Leonid Osipovich Pasternak, “Jewish Musicians,” 1901
Lithograph
5 1/8 x 3 3/4 in. (13 x 8.5 cm) (visible)
Signed along lower margin
Inv. no. ab_7418
Russian Jewish artist Leonid Pasternak (born Avrum Yitzhok-Leib, 1862–1945), father of the famous poet, author, and Noble prize laureate Boris Pasternak (1890–1960), captured one small part of the vibrant artistic culture of European Jewish culture before the Holocaust in his 1901 “Jewish Musicians” (Evreiskie muzykanty). This lithograph is part of a series of works devoted to Jewish themes and recalls his interest in Yiddish folk music.

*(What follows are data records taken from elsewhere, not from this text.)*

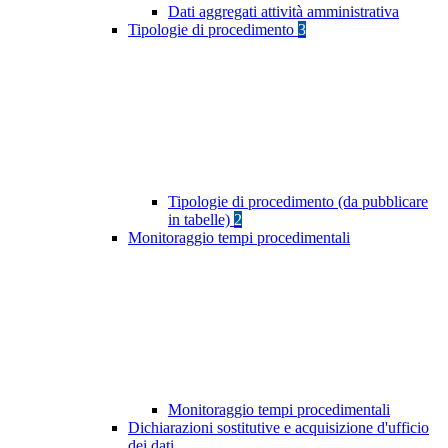
Dati aggregati attività amministrativa
Tipologie di procedimento
3
Tipologie di procedimento (da pubblicare
in tabelle)
2
Monitoraggio tempi procedimentali
Monitoraggio tempi procedimentali
Dichiarazioni sostitutive e acquisizione d'ufficio
dei dati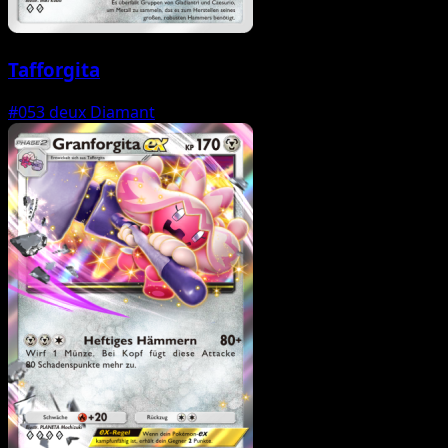
Tafforgita
#053
deux Diamant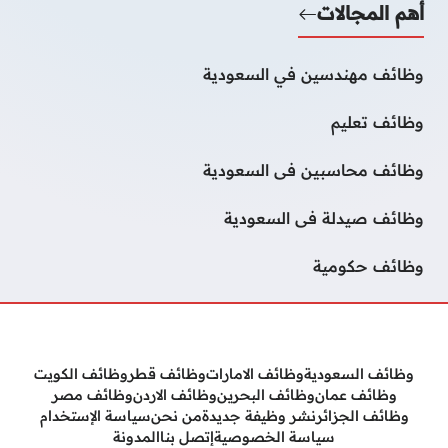
أهم المجالات
وظائف مهندسين في السعودية
وظائف تعليم
وظائف محاسبين فى السعودية
وظائف صيدلة فى السعودية
وظائف حكومية
وظائف السعودية
وظائف الامارات
وظائف قطر
وظائف الكويت
وظائف عمان
وظائف البحرين
وظائف الاردن
وظائف مصر
وظائف الجزائر
نشر وظيفة جديدة
من نحن
سياسة الإستخدام
سياسة الخصوصية
إتصل بنا
المدونة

Pasternak was born in 1862 in Odesa in present-day Ukraine. After completing his studies at the Odesa Art School (now the Grekov Art College) and the Munich Royal Academy (with a brief period studying law to satisfy his parents), Pasternak secured a position at the Moscow School of Painting, Sculpture, and Architecture. He was among the earliest of the Russian Impressionists and the primary illustrator of works by Leo Tolstoy, for which he was awarded a medal at the 1900 Paris International Exposition. He left Russia in 1921 to seek medical treatment in Berlin and chose to stay in Germany thereafter. There he became part of a large community of German Jewish modern artists. In 1938, Pasternak was forced by the Nazis to flee and found his final home in Oxford, England.